The Society of St Vincent de Paul (SVP) has called on all general election candidates to agree that the next Dáil and Seanad will be committed to eliminating poverty in Ireland.
The charity is seeking an assurance that the next government will follow the example of the Canadian, Scottish and New Zealand governments by introducing a poverty reduction act, which would make the UN Sustainable Development Goal of eliminating poverty by 2030 legally binding.
It said the next Dáil should commit to eliminating child poverty within five years and to reducing consistent poverty to 2 per cent or less by 2025.
In its ‘Election 2020 Priorities’ document, the SVP also calls for a housing strategy “which seeks to meet 70 per cent of all housing needs through built local authority or approved housing body units by 2030” and a national affordable “cost rental” option for lower income households.
Cost rental involves rents that cover the cost of delivering, managing and maintaining homes, which are generally significantly below market rates.

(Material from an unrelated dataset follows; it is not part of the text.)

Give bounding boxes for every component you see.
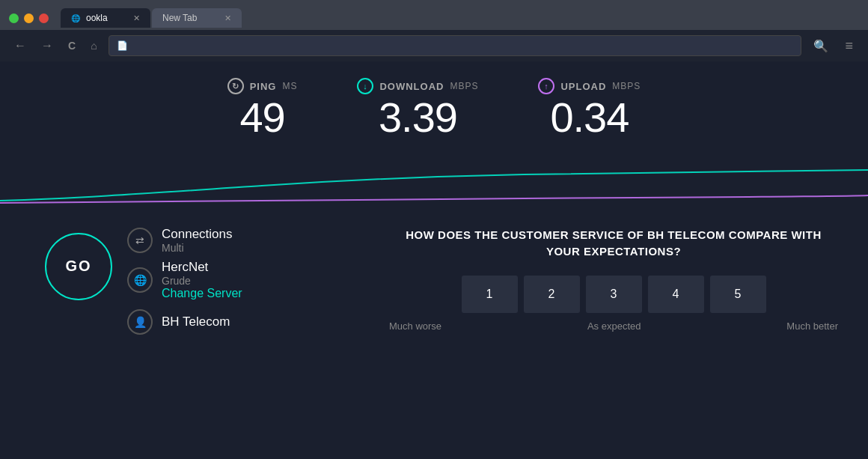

The SVP also called on all candidates “to take a stand against racism and intolerance” and asked them “to engage with marginalised and disadvantaged voters in their communities to ensure their voices are heard”.
Kieran Stafford, SVP national president, said “we want the next programme for government to take decisive action so we can see an end to poverty once and for all”.
He recalled how the SVP last year “received over 150,000 requests” from families and individuals who needed help with food, fuel, electricity and education.
Mr Stafford said the biggest driver of poverty in recent years was housing costs. “At a fundamental level, it is impossible for anyone to find a route out of poverty if they do not have safe, decent and affordable housing.”
Dr Tricia Keilthy, SVP head of social justice, said there are almost 700,000 people living “below the poverty line” in Ireland at present. She said this was “not inevitable, and poverty eradication is possible, but it requires well designed policies, resources and political will”.